### WHAT THIS TASK INVOLVES
Search the data for the word "ご希望の" and copy every line where it occurs.

### INFORMATION PROVIDED
- - - - -

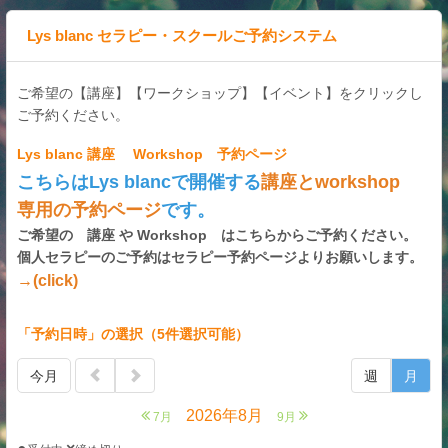
Lys blanc セラピー・スクールご予約システム
ご希望の【講座】【ワークショップ】【イベント】をクリックし
ご予約ください。
Lys blanc 講座 Workshop 予約ページ
こちらはLys blancで開催する
講座とworkshop
専用の予約ページ
です。
ご希望の 講座 や Workshop はこちらからご予約ください。
個人セラピーのご予約はセラピー予約ページよりお願いします。
→(click)
「予約日時」の選択（5件選択可能）
今月
週
月
2026年8月
7月
9月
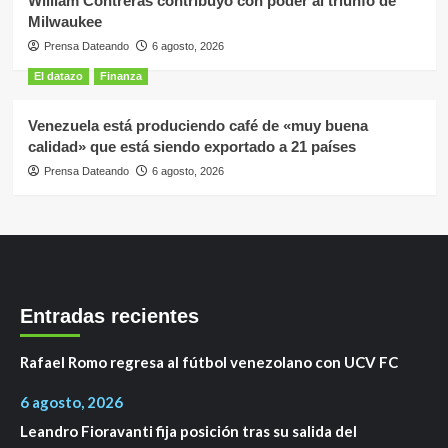
William Contreras contribuyó con poder al triunfo de
Milwaukee
Prensa Dateando
6 agosto, 2026
El datazo
Finanza
Venezuela está produciendo café de «muy buena
calidad» que está siendo exportado a 21 países
Prensa Dateando
6 agosto, 2026
Entradas recientes
Rafael Romo regresa al fútbol venezolano con UCV FC
6 agosto, 2026
Leandro Fioravanti fija posición tras su salida del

- - - - -

### TASK RESPONSE
ご希望の【講座】【ワークショップ】【イベント】をクリックし
ご希望の 講座 や Workshop はこちらからご予約ください。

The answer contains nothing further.